The resolution to enter in the agreement, which passed despite four legislators voting against it, stipulates that it should not be construed as a commitment by the legislature to sell the facility nor bind the county to sell it without further legislative action.
Minority Leader Christina Sonsire introduced a motion to table the resolution so that more information could be gathered as to what kind of services Marcus and Millichap will provide that failed to pass.
“The fact that government functions as a business makes a lot of sense, but the fact is we are not a business … imagine discussing privatization of the jail or highway department,” Sonsire said.
Sonsire’s motion failed, with only her and fellow legislators William McCarthy and Robert Briggs voting for the delay.
“I agree with Legislator Sonsire’s thesis that this is a big deal, but it is only the first step in the process,” said Legislator Rodney Strange.
Strange, who said that his father spent the end of his life in the facility, said he understood why the issue is such a passionate one for many in Chemung County.

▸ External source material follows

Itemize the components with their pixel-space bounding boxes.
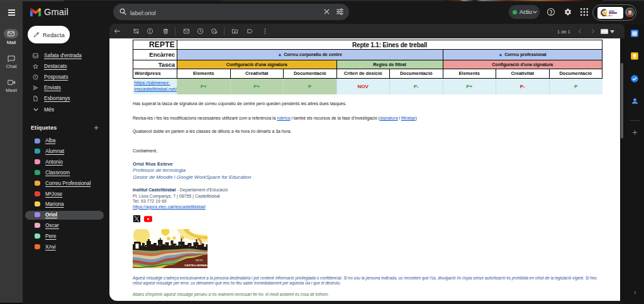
svg-text:CASTELLBISBAL: CASTELLBISBAL xyxy=(184,264,208,267)
svg-text:31: 31 xyxy=(633,31,636,35)
svg-text:INSTITUT: INSTITUT xyxy=(196,259,203,262)
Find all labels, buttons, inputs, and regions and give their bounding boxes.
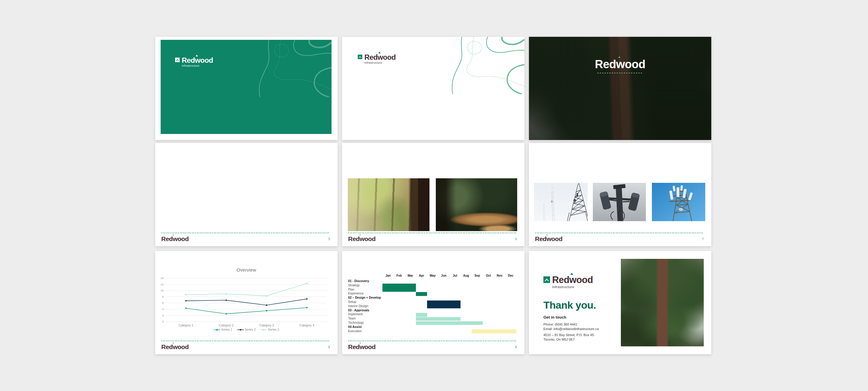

“We should try to get all the information we can, not just financial information but also the impact the facility has on the community … This resolution is one step in the process and I don’t think it’s time to go out in the public, and start discussing options until we know all the details,” Strange said.
Despite acknowledging that entering into the agreement was part of a process, McCarthy said that doesn’t mean the legislature is still not rushing.
“I think we should postpone it because I don’t understand the rush to do the first step,” McCarthy said.
McCarthy, Sonsire and Briggs were joined by Legislator Peggy Woodard in voting against the resolution.
When presenting his annual budget in November, County Executive Christopher Moss said that the issue of the nursing facility must be met “head on” in 2020.
“All options are on the table,” Moss said at the time, “whether public, private or selling the facility, we need to work on this to keep county finances positive.”
After the meeting, the possibility of term limits for members of the legislature and the position of county executive was discussed following the inability of Peggy Woodard to get the issue out of the Multi-Services committee earlier this month. According to legislature officials, Woodard made a motion to discuss the issue in the legislature during committee, but the motion failed after not receiving a second from any other members present.
“To say that I was disappointed that the question of term limits was not presented to the full legislature would be an understatement. In my opinion this is a legitimate issue and needs discussion,” said Vice Chairman John Burin.
While saying that he understood it was an issue that not every legislator was behind he was adamant that it should be determined by Chemung voters.
“(To that end) I would like to present a new motion for three four-year terms and then have the question presented to voters as a referendum,” Burin said.
Chairman David Manchester then said that motions of that nature cannot be presented to the floor through an individual legislator.
Following the meeting, legislative officials said that according to Chemung County Legislature rules no resolution can be presented by any legislator, including the chair unless first vetted in committee.